__WORK REQUIRED__
Could you write out, word for word, only the lines from the one containing "る米や穀物を納めた施設をいい、官衙の中心施設です。恒川遺跡群の" through the last line of the data below?

# # # # #

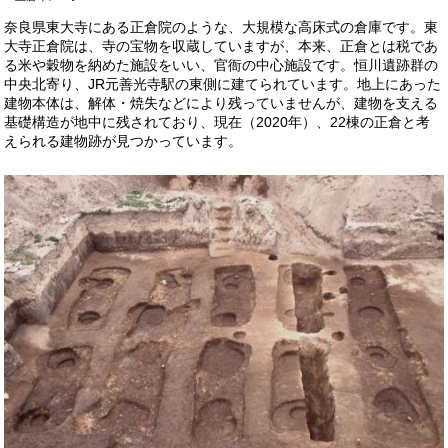
奈良県東大寺にある正倉院のような、大規模な高床式の倉庫です。東
大寺正倉院は、寺の宝物を収蔵していますが、本来、正倉とは税であ
る米や穀物を納めた施設をいい、官衙の中心施設です。恒川遺跡群の
中央北寄り、JR元善光寺駅の東側に建てられています。地上にあった
建物本体は、解体・焼失などにより残っていませんが、建物を支える
基礎構造が地中に残されており、現在（2020年）、22棟の正倉と考
えられる建物跡が見つかっています。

# # # # #

__TASK ANSWER__
る米や穀物を納めた施設をいい、官衙の中心施設です。恒川遺跡群の
中央北寄り、JR元善光寺駅の東側に建てられています。地上にあった
建物本体は、解体・焼失などにより残っていませんが、建物を支える
基礎構造が地中に残されており、現在（2020年）、22棟の正倉と考
えられる建物跡が見つかっています。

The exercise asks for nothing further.